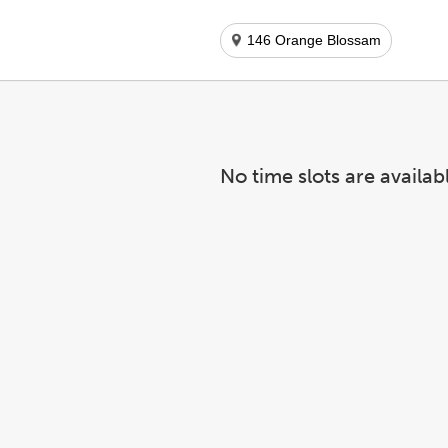
146 Orange Blossam
No time slots are availab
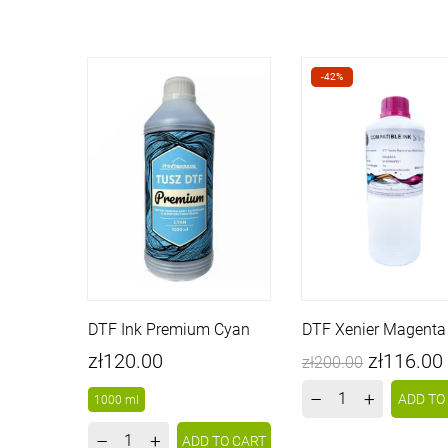
-42%
DTF Ink Premium Cyan
DTF Xenier Magenta 
Price
Price
Regular
zł120.00
zł116.00
zł200.00
price
–
+
ADD TO
1000 ml
–
+
ADD TO CART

* * *

Work item: Could you print all of the entries exactly, skipping the images?

Result:
146 Orange Blossam
No time slots are availab
-42%
DTF Ink Premium Cyan
DTF Xenier Magenta 
Price
Price
Regular
zł120.00
zł116.00
zł200.00
price
–
+
ADD TO
1000 ml
–
+
ADD TO CART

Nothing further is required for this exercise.